La coopérative a également diversifié son offre avec le lancement d’un gin, élaboré à partir des lies de muscat. Ce produit, mis sur le marché fin juin, a pour objectif de doubler sa production dans les deux prochaines années, avec 5 000 bouteilles déjà commercialisées.
Le bureau de la coopérative a été élargi et rajeuni, avec la création d’un second poste de vice-président, intégrant des membres aux visions nouvelles, notamment sur les pratiques environnementales. Une réflexion sur le passage à la Haute Valeur Environnementale (HVE) est en cours, sans bénéfice commercial immédiat.

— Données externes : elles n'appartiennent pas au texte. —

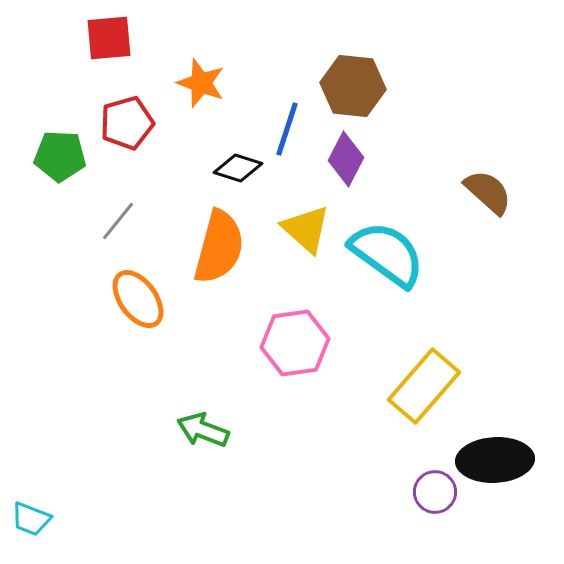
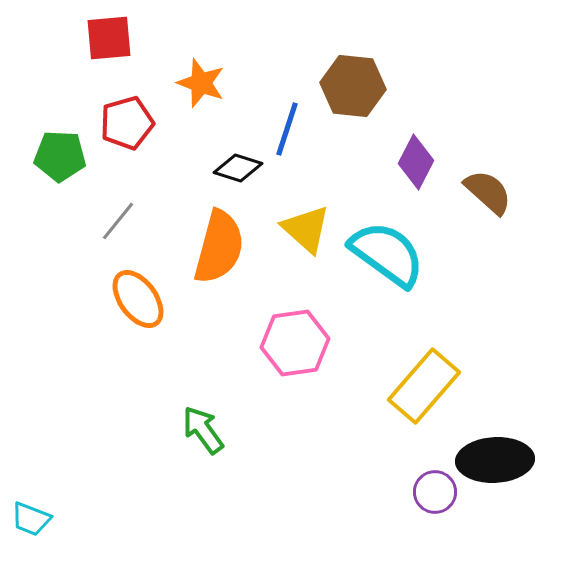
purple diamond: moved 70 px right, 3 px down
green arrow: rotated 33 degrees clockwise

Pour ce nouveau mandat, les priorités incluent le développement du muscat rouge, dont le millésime 2026 pourrait obtenir l’AOP. L’objectif est de passer de 12 000 à 35 000 bouteilles d’ici cinq à six ans, tout en incitant les coopérateurs à planter.

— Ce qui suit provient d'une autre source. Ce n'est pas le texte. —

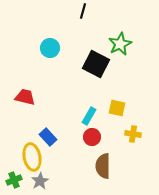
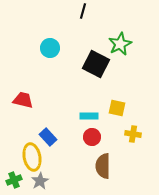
red trapezoid: moved 2 px left, 3 px down
cyan rectangle: rotated 60 degrees clockwise
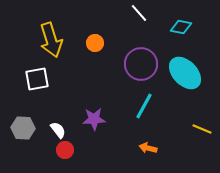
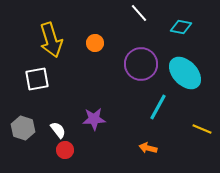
cyan line: moved 14 px right, 1 px down
gray hexagon: rotated 15 degrees clockwise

William Juan aborde également la question du renouvellement des générations, un enjeu crucial pour la coopérative face à la fermeture de caves et à la retraite imminente de nombreux coopérateurs. Il déclare : « Le vrai défi de demain ne sera pas de vendre des bouteilles, mais de trouver des producteurs de raisin. » Pour attirer de nouveaux installés, des avances sur acompte pour de futurs coopérateurs sont envisagées, bien que le portage foncier, pratiqué autrefois, soit devenu difficile à mettre en œuvre dans le contexte économique actuel.